And because the deployment of information weapons ‘acts like an invisible radiation’ on its targets — those words lifted directly from a 2011 Russian manual on Information Psychological War Operations — the targets are often oblivious to the poison they are ingesting. It is, after all, feeding their inherent biases, tailored to their exact specifications.
The voices on the frontline of the information war are repeatedly drowned out by cyber militias paid to target truth-tellers, and defending truth is now the fight of our lifetime.
But with the proper framing, it becomes quite clear that the information battle is upstaging the battles taking place on the ground.
As long as war porn, news porn, and trauma porn are served up in prime time, in what I call ‘Reality TV Fascism’, a coherent and cohesive Resistance is difficult to mount.
People find it increasingly murky to see connections between wars.
In Belfast, a pro-Palestinian activist denouncing war crimes doesn’t see anything wrong with Russia’s war in Ukraine. “It’s simply between Slavs,” he says. When facts refute the Russian propaganda he’s been ingesting, his face twists with the pain of cognitive dissonance.
As Peter Pomerantsev writes in This Is Not Propaganda: Adventures in the War Against Reality: “Faced with wildly conflicting versions of reality, people selected the one that suited them.”
My desire to wake people up to the ongoing mind hacks is more urgent than ever, because each country I visit in my travels through Europe is being ravaged by Information Warfare.
All it takes are cell phones, social media, throwaway agents, paid hacks, useful idiots, mined data, and nihilism.
Ideology has taken a back seat to gig work — in the Philippines, those willing to take cash to trash reputations can make seven times more than an average worker in their community.

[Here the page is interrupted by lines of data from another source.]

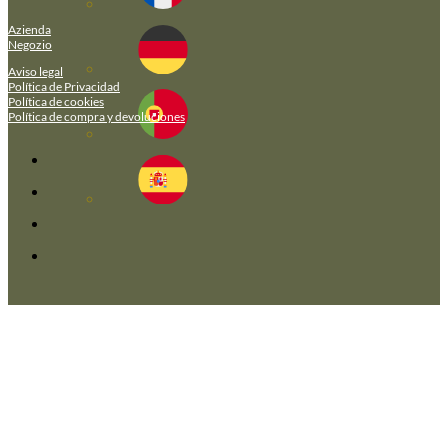
Azienda
Negozio
Aviso legal
Política de Privacidad
Política de cookies
Política de compra y devoluciones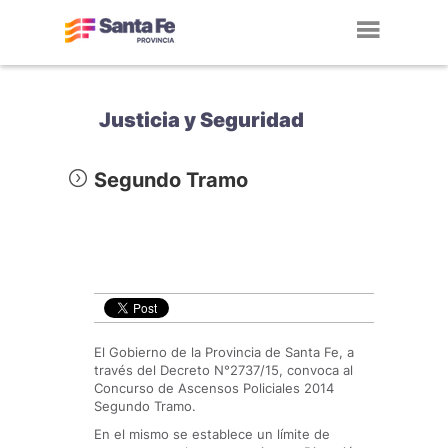
Toggl
navig
Justicia y Seguridad
Segundo Tramo
El Gobierno de la Provincia de Santa Fe, a
través del Decreto N°2737/15, convoca al
Concurso de Ascensos Policiales 2014
Segundo Tramo.
En el mismo se establece un límite de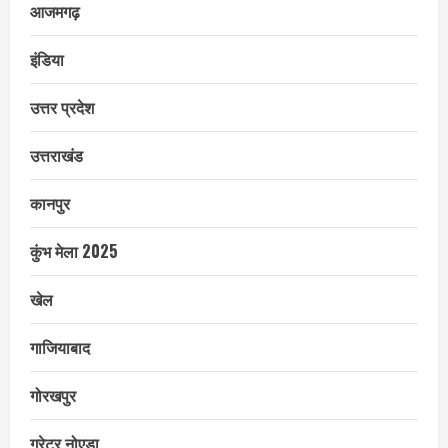
आजमगढ़
इंडिया
उत्तर प्रदेश
उत्तराखंड
कानपुर
कुंभ मेला 2025
खेल
गाजियाबाद
गोरखपुर
ग्रेटर नोएडा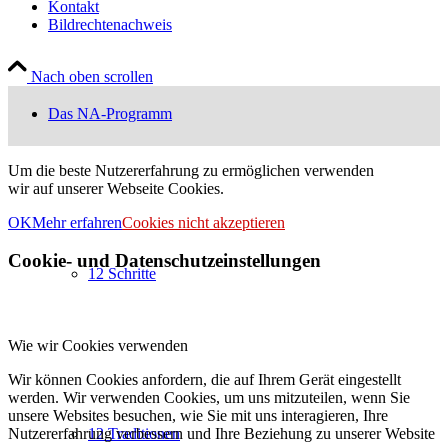
Kontakt
Bildrechtenachweis
Nach oben scrollen
Das NA-Programm
Um die beste Nutzererfahrung zu ermöglichen verwenden
wir auf unserer Webseite Cookies.
OK
Mehr erfahren
Cookies nicht akzeptieren
Cookie- und Datenschutzeinstellungen
12 Schritte
Wie wir Cookies verwenden
Wir können Cookies anfordern, die auf Ihrem Gerät eingestellt
werden. Wir verwenden Cookies, um uns mitzuteilen, wenn Sie
unsere Websites besuchen, wie Sie mit uns interagieren, Ihre
Nutzererfahrung verbessern und Ihre Beziehung zu unserer Website
12 Traditionen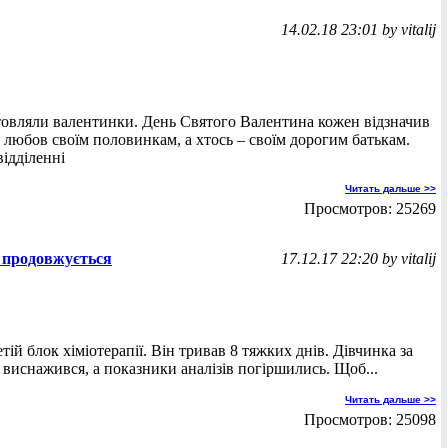
14.02.18 23:01 by vitalij
овляли валентинки. День Cвятого Валентина кожен відзначив
 любов своїм половинкам, а хтось – своїм дорогим батькам.
відділенні
Читать дальше >>
Просмотров: 25269
 продовжується
17.12.17 22:20 by vitalij
ій блок хіміотерапії. Він тривав 8 тяжких днів. Дівчинка за
м виснажився, а показники аналізів погіршились. Щоб...
Читать дальше >>
Просмотров: 25098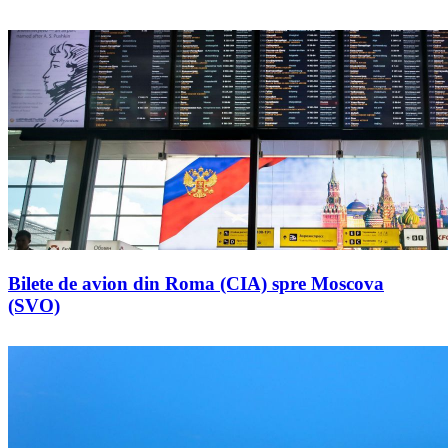
Bilete de avion din Roma (CIA) spre Moscova
(SVO)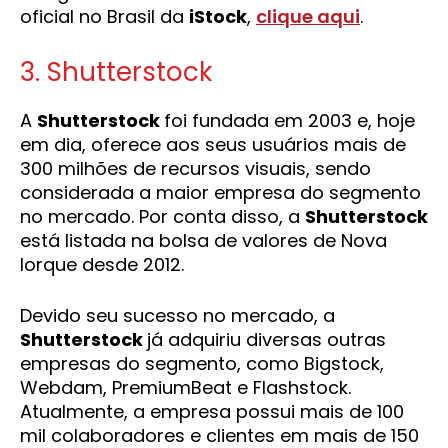
oficial no Brasil da
iStock
,
clique aqui
.
3. Shutterstock
A
Shutterstock
foi fundada em 2003 e, hoje
em dia, oferece aos seus usuários mais de
300 milhões de recursos visuais, sendo
considerada a maior empresa do segmento
no mercado. Por conta disso, a
Shutterstock
está listada na bolsa de valores de Nova
Iorque desde 2012.
Devido seu sucesso no mercado, a
Shutterstock
já adquiriu diversas outras
empresas do segmento, como Bigstock,
Webdam, PremiumBeat e Flashstock.
Atualmente, a empresa possui mais de 100
mil colaboradores e clientes em mais de 150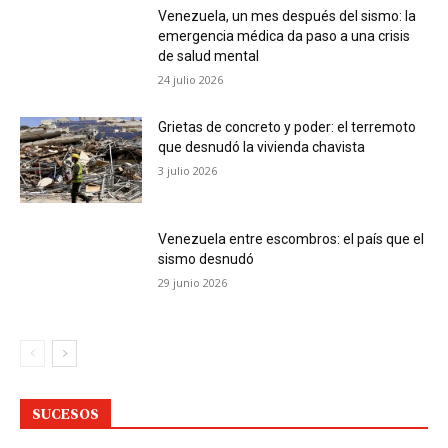
Venezuela, un mes después del sismo: la
emergencia médica da paso a una crisis
de salud mental
24 julio 2026
Grietas de concreto y poder: el terremoto
que desnudó la vivienda chavista
3 julio 2026
Venezuela entre escombros: el país que el
sismo desnudó
29 junio 2026
SUCESOS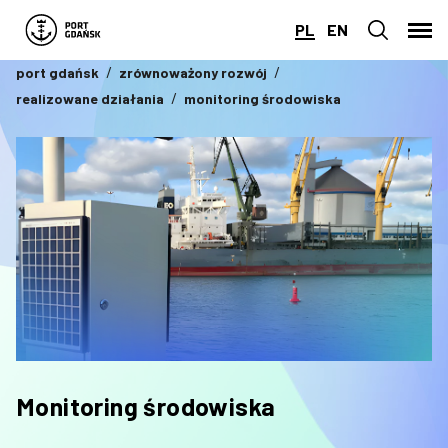
PL
EN
port gdańsk
zrównoważony rozwój
realizowane działania
monitoring środowiska
Monitoring środowiska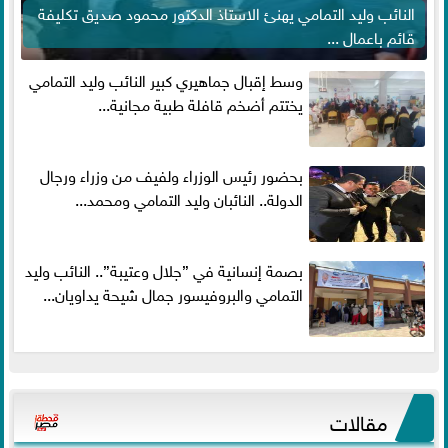
النائب وليد التمامي يهنئ الاستاذ الدكتور محمود صديق تكليفة
قائم باعمال ...
وسط إقبال جماهيري كبير النائب وليد التمامي
يختتم أضخم قافلة طبية مجانية...
بحضور رئيس الوزراء ولفيف من وزراء ورجال
الدولة.. النائبان وليد التمامي ومحمد...
بصمة إنسانية في ”جلال وعتيبة”.. النائب وليد
التمامي والبروفيسور جمال شيحة يداويان...
مقالات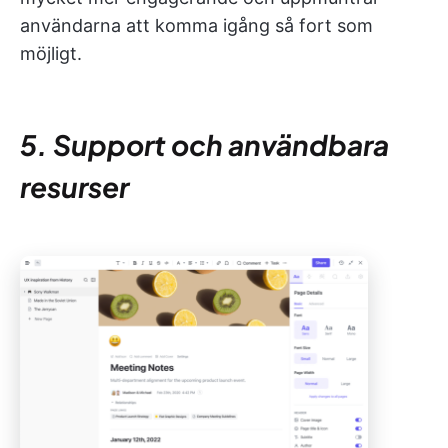
användarna att komma igång så fort som
möjligt.
5. Support och användbara
resurser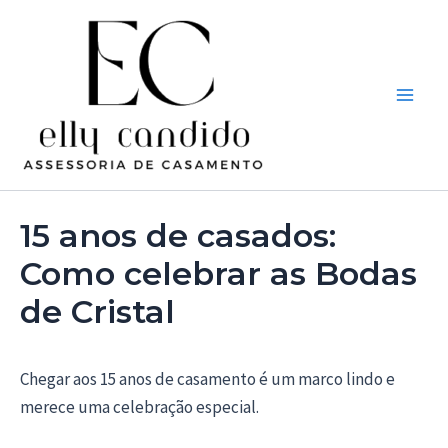
Ir
Post
Main
para
navigation
Men
o
conteúdo
15 anos de casados:
Como celebrar as Bodas
de Cristal
Chegar aos 15 anos de casamento é um marco lindo e
merece uma celebração especial.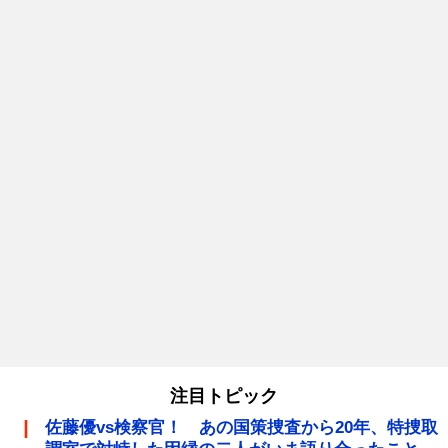
注目トピック
佐藤優vs検察官！ あの国策捜査から20年、特捜取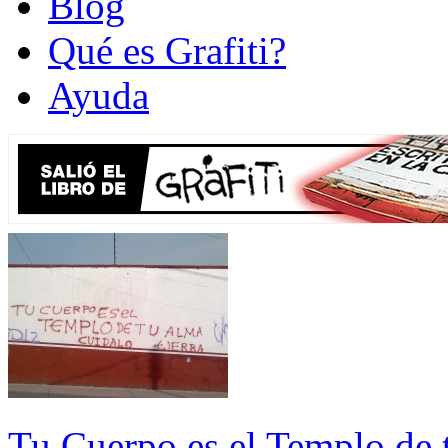
Blog
Qué es Grafiti?
Ayuda
Tu Cuerpo es el Templo de t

A journalist who infiltrated the Internet Research Agency, the St. Petersburg, Russia, influence operation that attacked America in 2016, told Pomerantsev the people who worked there ‘were no monsters’ — they continued working there because ‘there was no social stigma to it’.
The journalist expected international outrage after she gave dozens of interviews exposing the IRA’s operations. Instead, she said she was met with shrugs.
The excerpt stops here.